This morning I came across this site on Hacker News. It's a cute site with some basic tips on how to make your sites faster.
It's very much a for-beginners document as all the tips are quite basic. For example it doesn't even mention the use of CDNs.
One tip in particular stood out to me: "it can be useful to minify your HTML with automated tools."
And it links to the htmlcompressor project. Ignore this advice.
What matters 10 times more is Gzip compression. This is usually very easy to set up with Nginx or Apache. It's not something you do in your web framework and if you don't have a web framework, you don't need to manully Gzip HTML files on the filesystem.
For example, downloading the home page here on my blog, at the time of writing, this is: 66,770 bytes big. Hefty, sure, but with all excess whitespace removed it reduces down to 59,356 bytes. But that really doesn't matter when you Gzip.

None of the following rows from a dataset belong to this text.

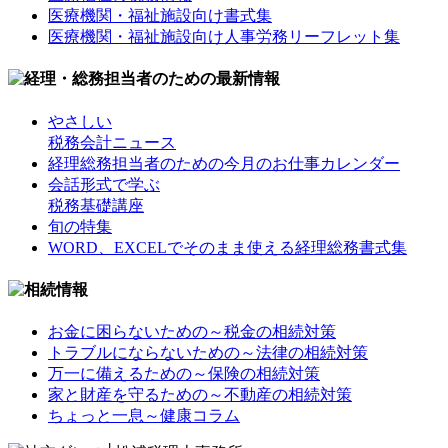
医療機関・福祉施設向け書式集
医療機関・福祉施設向け人事労務リーフレット集
やさしい
税務会計ニュース
経理総務担当者のための今月のお仕事カレンダー
会話形式で学ぶ
税務基礎講座
旬の特集
WORD、EXCELでそのまま使える経理総務書式集
お金に困らないための～税金の相続対策
トラブルにならないための～法律の相続対策
万一に備えるための～保険の相続対策
家と財産を守るための～不動産の相続対策
ちょっと一息～健康コラム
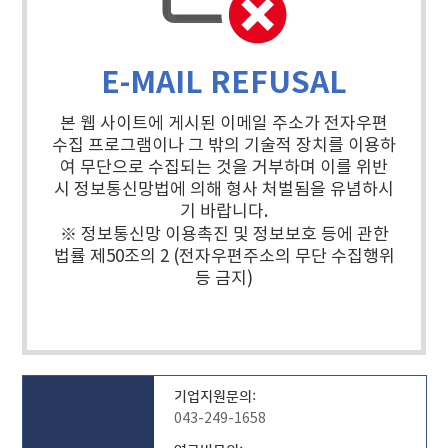
E-MAIL REFUSAL
본 웹 사이트에 게시된 이메일 주소가 전자우편
수집 프로그램이나 그 밖의 기술적 장치를 이용하
여 무단으로 수집되는 것을 거부하며 이를 위반
시 정보통신망법에 의해 형사 처벌됨을 유념하시
기 바랍니다.
※ 정보통신망 이용촉진 및 정보보호 등에 관한
법률 제50조의 2 (전자우편주소의 무단 수집행위
등 금지)
기업지원문의:
043-249-1658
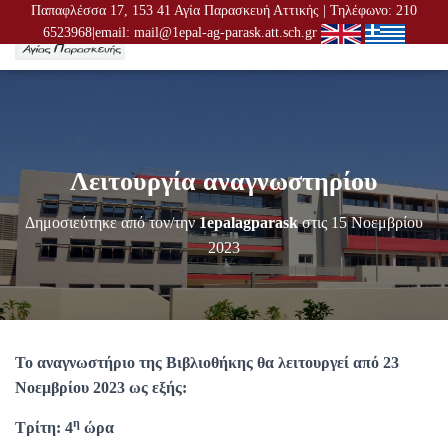
Παπαφλέσσα 17, 153 41 Αγία Παρασκευή Αττικής | Τηλέφωνο: 210
6523968|email: mail@1epal-ag-parask.att.sch.gr
Ε
Ν
Α
Λ
Λ
Α
Γ
Λειτουργία αναγνωστηρίου
Ή
Π
Λ
Δημοσιεύτηκε από τον/την
1epalagparask
στις
15 Νοεμβρίου
Ο
2023
Ή
Γ
Η
Σ
Η
Σ
Το αναγνωστήριο της Βιβλιοθήκης θα λειτουργεί από 23
Νοεμβρίου 2023 ως εξής:
η
Τρίτη: 4
ώρα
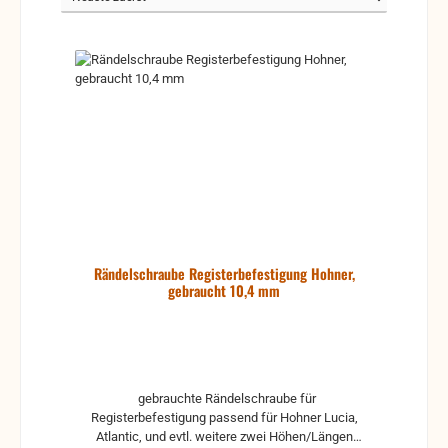
Rändelschraube Registerbefestigung Hohner,
gebraucht 10,4 mm
gebrauchte Rändelschraube für
Registerbefestigung passend für Hohner Lucia,
Atlantic, und evtl. weitere zwei Höhen/Längen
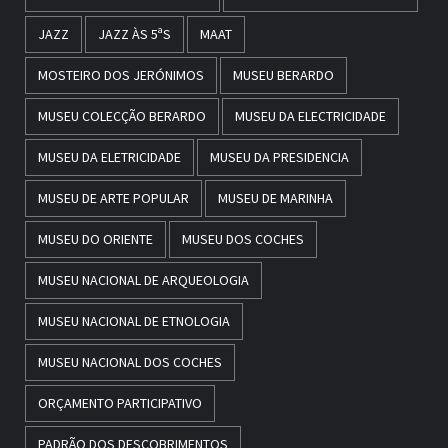
JAZZ
JAZZ ÀS 5ªS
MAAT
MOSTEIRO DOS JERÓNIMOS
MUSEU BERARDO
MUSEU COLECÇÃO BERARDO
MUSEU DA ELECTRICIDADE
MUSEU DA ELETRICIDADE
MUSEU DA PRESIDENCIA
MUSEU DE ARTE POPULAR
MUSEU DE MARINHA
MUSEU DO ORIENTE
MUSEU DOS COCHES
MUSEU NACIONAL DE ARQUEOLOGIA
MUSEU NACIONAL DE ETNOLOGIA
MUSEU NACIONAL DOS COCHES
ORÇAMENTO PARTICIPATIVO
PADRÃO DOS DESCOBRIMENTOS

Gzipped from original version: 18,470 bytes
Gzipped from whitespace trimmed version: 18,086 bytes
The gain is 2% which is definitely not worth the hassle of adding a whitespace compressor.
Comments
Ah you really made a post about it! :D
Well a purist could argue that if you know about the waste: prevent it!
For the browser itself there is no need for the whitespace and xml can be indented automatically to your very taste locally when you want to edit it.
Even gzipped this saves about 4mb traffic on 10000 pageloads...
I read people arguing against SEO-style-readable-urls being a tremendous waste counted on a large scale ;]
So why stop there? You're already doing stuff WAY beyond most of the web devs! And I think thats awesome!! :]
for big sites 2% is a lot tho. i'm surprise the diff is so big.
How do you estimate all this stuffs? (I mean with ur old posts fancy-cache, ...) Can u post steps or tutorial? Thank you
How does this sound?
Pages are quantized into packets. If that 2% happens to tip you over a TCP packet boundary, you've saved 1 RTT.